Page-level text extractions:
= = = =

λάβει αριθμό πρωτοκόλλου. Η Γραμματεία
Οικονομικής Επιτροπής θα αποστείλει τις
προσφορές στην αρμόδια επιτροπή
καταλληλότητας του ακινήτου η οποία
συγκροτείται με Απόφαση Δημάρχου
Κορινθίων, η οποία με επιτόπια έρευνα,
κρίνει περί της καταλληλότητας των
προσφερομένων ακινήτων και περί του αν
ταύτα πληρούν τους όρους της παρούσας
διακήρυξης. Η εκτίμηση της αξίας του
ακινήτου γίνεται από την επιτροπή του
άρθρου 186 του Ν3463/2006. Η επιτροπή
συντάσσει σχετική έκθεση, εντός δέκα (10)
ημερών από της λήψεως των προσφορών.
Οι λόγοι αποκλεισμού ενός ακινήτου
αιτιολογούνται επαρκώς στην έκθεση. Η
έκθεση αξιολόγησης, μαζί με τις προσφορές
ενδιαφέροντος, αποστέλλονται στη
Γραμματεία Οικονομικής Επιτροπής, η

= = = =

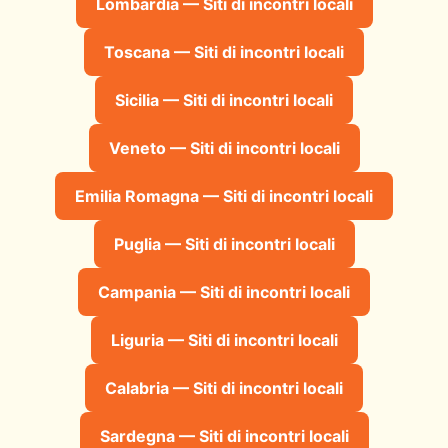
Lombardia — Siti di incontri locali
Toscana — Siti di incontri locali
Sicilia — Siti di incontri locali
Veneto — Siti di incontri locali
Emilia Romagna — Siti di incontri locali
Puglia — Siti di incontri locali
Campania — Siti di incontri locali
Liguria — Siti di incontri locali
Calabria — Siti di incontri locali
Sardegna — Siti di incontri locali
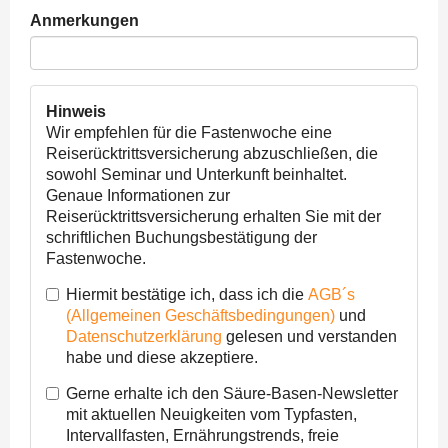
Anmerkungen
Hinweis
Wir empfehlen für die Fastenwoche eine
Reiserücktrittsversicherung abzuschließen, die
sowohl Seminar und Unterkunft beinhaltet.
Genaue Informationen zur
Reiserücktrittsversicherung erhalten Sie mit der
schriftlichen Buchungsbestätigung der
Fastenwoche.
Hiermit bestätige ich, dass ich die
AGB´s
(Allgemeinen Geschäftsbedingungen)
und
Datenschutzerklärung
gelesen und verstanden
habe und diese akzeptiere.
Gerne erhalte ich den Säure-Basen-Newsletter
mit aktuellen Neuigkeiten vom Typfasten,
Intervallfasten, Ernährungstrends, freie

= = = =

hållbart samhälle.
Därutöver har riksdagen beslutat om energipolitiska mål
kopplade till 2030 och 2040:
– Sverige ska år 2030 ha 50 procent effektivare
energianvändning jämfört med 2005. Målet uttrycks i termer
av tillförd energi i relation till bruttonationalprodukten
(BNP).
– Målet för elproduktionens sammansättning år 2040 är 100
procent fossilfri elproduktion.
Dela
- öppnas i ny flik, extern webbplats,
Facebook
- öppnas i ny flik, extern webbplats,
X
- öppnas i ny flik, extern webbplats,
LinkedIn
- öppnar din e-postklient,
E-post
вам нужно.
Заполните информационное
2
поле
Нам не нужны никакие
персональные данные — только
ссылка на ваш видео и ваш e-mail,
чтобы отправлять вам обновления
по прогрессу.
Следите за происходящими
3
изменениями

= = = =

**Work required**
Scan the lines above for "λάβει αριθμό πρωτοκόλλου. Η Γραμματεία" and for "Γραμματεία Οικονομικής Επιτροπής, η". Repeat exactly the line holding each of them and every line in between.

**Solution to this task**
λάβει αριθμό πρωτοκόλλου. Η Γραμματεία
Οικονομικής Επιτροπής θα αποστείλει τις
προσφορές στην αρμόδια επιτροπή
καταλληλότητας του ακινήτου η οποία
συγκροτείται με Απόφαση Δημάρχου
Κορινθίων, η οποία με επιτόπια έρευνα,
κρίνει περί της καταλληλότητας των
προσφερομένων ακινήτων και περί του αν
ταύτα πληρούν τους όρους της παρούσας
διακήρυξης. Η εκτίμηση της αξίας του
ακινήτου γίνεται από την επιτροπή του
άρθρου 186 του Ν3463/2006. Η επιτροπή
συντάσσει σχετική έκθεση, εντός δέκα (10)
ημερών από της λήψεως των προσφορών.
Οι λόγοι αποκλεισμού ενός ακινήτου
αιτιολογούνται επαρκώς στην έκθεση. Η
έκθεση αξιολόγησης, μαζί με τις προσφορές
ενδιαφέροντος, αποστέλλονται στη
Γραμματεία Οικονομικής Επιτροπής, η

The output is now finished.